July 6, 2020
ECF grant enables Native Counselling Services of Alberta to provide personal protective equipment, technology and online services to Edmonton’s Indigenous communities.
“Any time you can get funding to deal with something on an emergency basis, that’s a win,” said Robyn Scott, Director of Justice for Native Counselling Services of Alberta. “Just the rapid response to the Rapid Response Grant application was amazing!”
More than 10,000 clients access the supports of Native Counselling Services of Alberta (NCSA) each year.
The organization supports Indigenous people who are navigating justice, family services, corrections, housing and education systems. It runs two Indigenous corrections facilities in Edmonton, and produces free Indigenous Public Legal Education resources.
When the COVID-19 crisis hit, Scott and her colleagues still needed to provide support to their clients, as NCSA has been doing for the past half-century.
Much of that outreach needed to continue, and almost all of the NCSA outreach staff would be dealing with clients in face-to-face situations. Both staff and clients needed to be protected.
Scott said they needed help coordinating the purchase of ongoing Personal Protective Equipment (PPE) supplies and distribution. “We’re small in terms of management scale, so people here were doing it off the sides of their desk.”
NCSA received immediate PPE free right away from supplies being distributed through Edmonton Community Foundation (ECF). Then, a $15,500 grant from ECF’s Rapid Response Fund enabled NCSA to create a three-month outreach coordinator position and to purchase supplies to meet their staff’s and clients’ safety protocol needs. Scott notes that NCSA was even able to access free PPE right away, through supplies that Edmonton Community Foundation was handing out in the early stage of the pandemic.

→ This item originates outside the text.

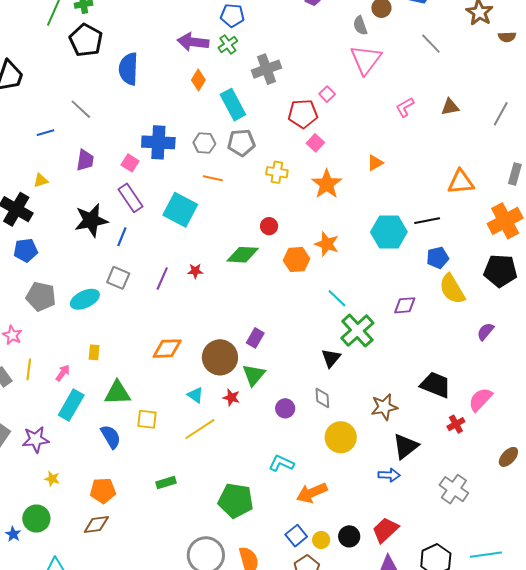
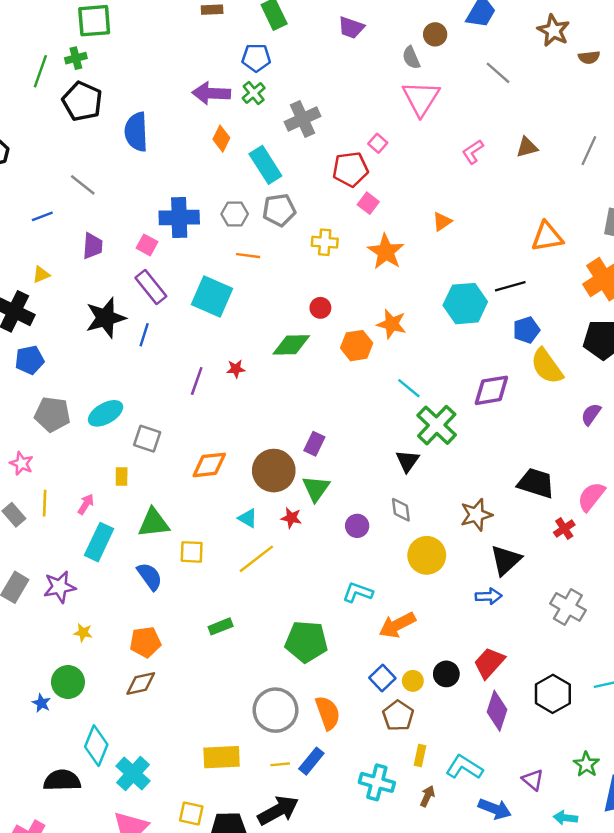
gray square: (118, 278) -> (147, 439), moved
purple diamond: (405, 305) -> (491, 390), size x1.4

”We’re in our 50th year as an agency, and we tend to keep our staff for a long time. We have hundreds of years of experience in the agency,” Scott added.
“That the ECF trusted that we knew what we needed was a big piece of being able to continue to carry out our work without a big proposal. It was so helpful in a time of stress. It has been so fluid. Everybody does such amazing work. But in a time of upheaval and change and fluidity, these people are even more amazing.”
Cynthia Arcand, NCSA’s regional manager in Edmonton, echoes that the grant was made available at such a critical time, as the organization responded to increasing needs with ever-changing safety protocols.
Arcand says the grant extended into helping NCSA to keep feeding people who were living in transitional housing such as Cunningham Place and Indigenous Housing First Edmonton. It also helped in the purchasing of technology to allow online meetings between parents and their children, and Elders and community members who needed support, and children who were sent home from school and expected to keep up with studies electronically.
“Some populations just don’t have access to the Internet,” Arcand said.
Despite the many difficulties, she believes NCSA has risen to the challenge. “There was no manual, but we had to figure it out. After all, this is what we’re supposed to be doing. In a time of crisis, we’re needed the most.”